Above the water, they sound like roaring Wookies. Under the ice, they look like robots chatting and chatting. Either way, Antarctic Weddell seals should have no trouble finding work in the near future. Star Wars project.
“Weddell’s stamp calls create an almost incredible, alien soundscape under the ice,” Paul Cziko, a visiting professor at the University of Oregon and lead author of a new study describing the strange sounds of postage stamp. “It really sounds like you’re in the middle of a space battle Star Wars, laser beams and everything “.
The problem: you would have to be an alien (or droid) to hear them; all these science fiction sounds are totally inaudible to human ears.
Cziko and her colleagues were able to detect otherworldly noises after two years listening to Weddell’s seals (Leptonychotes weddellii) with a special hydrophone (an underwater microphone) installed at McMurdo Sound in Antarctica in 2017.
Before researchers began recording, scientists knew about the 34 calls for audible stamps for human ears. Now, the team’s research, published Dec. 18 online The Journal of the Acoustical Society of America – Adds new types of ultrasonic calls to the stamps repertoire. These sounds include trills, whistles, and breasts from someone else’s sleep, sometimes composed of multiple harmonized tones.
Humans hear between 20 and 20,000 hertz (or 20 kilohertz), the researchers noted. Most new stamp sounds exceeded 21 kHz, and some steadily increase to 30 kHz.
(McMurdo Oceanographic Observatory)
At the top: visual representation (spectrogram) of one of the nine types of ultrasound calls. The U-shaped features of the top half of the frame are part of the U101 call type.
A high-pitched whistle reached a 49.8 kHz shout, the team wrote, and when the labels harmonized several tones, the resulting noise could exceed 200 kHz. (This is far beyond the hearing of cats, dogs and even some bats.)
What are all these high frequency communications about? Researchers are not sure; until now, scientists had never detected ultrasonic vocalizations in seals (nor in any other fin-footed mammal, such as sea lions or walruses).
An Antarctic McMurdo sound diver observes a Weddell seal. (McMurdo Oceanographic Observatory)
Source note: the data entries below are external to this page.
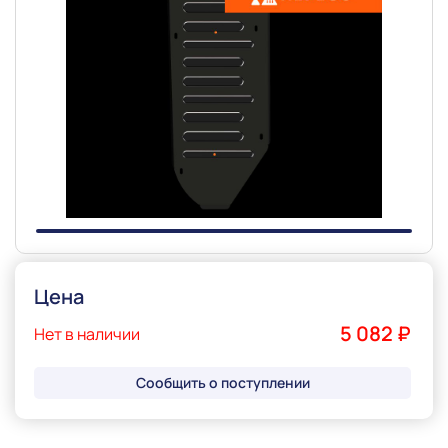
Slide 1 of 1
Цена
5 082 ₽
Нет в наличии
Сообщить о поступлении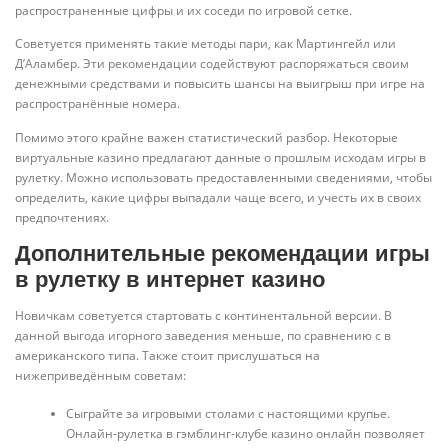
распространенные цифры и их соседи по игровой сетке.
Советуется применять такие методы пари, как Мартингейл или
Д’Аламбер. Эти рекомендации содействуют распоряжаться своим
денежными средствами и повысить шансы на выигрыш при игре на
распространённые номера.
Помимо этого крайне важен статистический разбор. Некоторые
виртуальные казино предлагают данные о прошлым исходам игры в
рулетку. Можно использовать предоставленными сведениями, чтобы
определить, какие цифры выпадали чаще всего, и учесть их в своих
предпочтениях.
Дополнительные рекомендации игры
в рулетку в интернет казино
Новичкам советуется стартовать с континентальной версии. В
данной выгода игорного заведения меньше, по сравнению с в
американского типа. Также стоит прислушаться на
нижеприведённым советам:
Сыграйте за игровыми столами с настоящими крупье.
Онлайн-рулетка в гэмблинг-клубе казино онлайн позволяет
According to Cziko, the sounds could only be additional elements of conversation to “highlight above all the lower frequency noise, such as switching to a different channel to communicate.”
Theoretically, it is possible that noises are involved in echolocation, the biological sonar used by animals such as dolphins and bats to be found in dark places. But so far there is no evidence to indicate that seals use echolocation, the researchers said.
However, the behavior would not be at all characteristic of seals that can dive more than 600 meters underwater and hunt in the darkness of the Antarctic winter, the team added.
Let’s see if a Wookie tries to do that.